A family court judge often reviews matters concerning physical and legal custody of children in a divorce. The latter refers to a parent’s authority to make important life decisions on behalf of a child. The former typically pertains to a child’s primary residence after divorce. A parent requesting sole child custody is essentially saying that he or she should have the sole authority to make decisions regarding the kids’ health, education, religion or other important issues.  

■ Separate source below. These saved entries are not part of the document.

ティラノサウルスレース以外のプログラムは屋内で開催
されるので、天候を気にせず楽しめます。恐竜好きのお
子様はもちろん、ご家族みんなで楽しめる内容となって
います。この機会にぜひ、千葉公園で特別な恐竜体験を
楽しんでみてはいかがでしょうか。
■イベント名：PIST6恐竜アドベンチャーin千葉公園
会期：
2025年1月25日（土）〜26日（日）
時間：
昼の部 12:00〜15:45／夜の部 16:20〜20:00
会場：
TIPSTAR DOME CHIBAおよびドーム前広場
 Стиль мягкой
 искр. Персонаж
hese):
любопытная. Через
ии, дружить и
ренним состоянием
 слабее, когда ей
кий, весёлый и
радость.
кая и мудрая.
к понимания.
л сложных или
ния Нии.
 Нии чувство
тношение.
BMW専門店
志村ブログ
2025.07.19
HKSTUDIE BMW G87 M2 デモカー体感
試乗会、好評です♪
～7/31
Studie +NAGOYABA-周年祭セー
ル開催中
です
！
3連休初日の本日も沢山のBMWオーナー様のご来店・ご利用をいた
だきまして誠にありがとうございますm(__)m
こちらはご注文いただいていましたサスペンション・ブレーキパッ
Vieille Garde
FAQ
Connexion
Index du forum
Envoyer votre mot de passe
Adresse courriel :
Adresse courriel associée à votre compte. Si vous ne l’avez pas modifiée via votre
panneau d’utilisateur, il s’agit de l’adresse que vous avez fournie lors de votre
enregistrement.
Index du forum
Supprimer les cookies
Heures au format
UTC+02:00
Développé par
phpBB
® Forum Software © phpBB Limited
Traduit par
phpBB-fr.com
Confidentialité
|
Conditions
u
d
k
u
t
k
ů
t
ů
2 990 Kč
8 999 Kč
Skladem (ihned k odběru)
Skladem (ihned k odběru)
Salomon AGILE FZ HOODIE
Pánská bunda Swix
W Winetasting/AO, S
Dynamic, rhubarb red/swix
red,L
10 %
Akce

A judge will expect evidence to back up claims  

The court does not take child custody decisions lightly. A parent requesting sole custody must convince the court that there is a justifiable reason for the request, like:  

  • The other parent is addicted to drugs or alcohol.  
  • The other parent has been diagnosed with mental illness. 
  • The other parent is incarcerated. 
  • There is evidence to show that the other parent is abusive. 
  • Child neglect or abandonment are justifiable concerns.  

These are examples of issues that might convince a family court judge that children’s interests would be best served if one parent is awarded sole custody in a divorce. 

Seeking modification of an existing child custody order 

Any number of issues (such as those mentioned in the previous section) may arise after a divorce that would prompt a concerned parent to request modification of an existing court order. For instance, a co-parent might develop a substance abuse problem after a divorce is finalized. In such cases, a Pennsylvania parent may request sole child custody but must continue to adhere to any existing court order unless and until it is changed — something which could be accomplished on an emergency basis.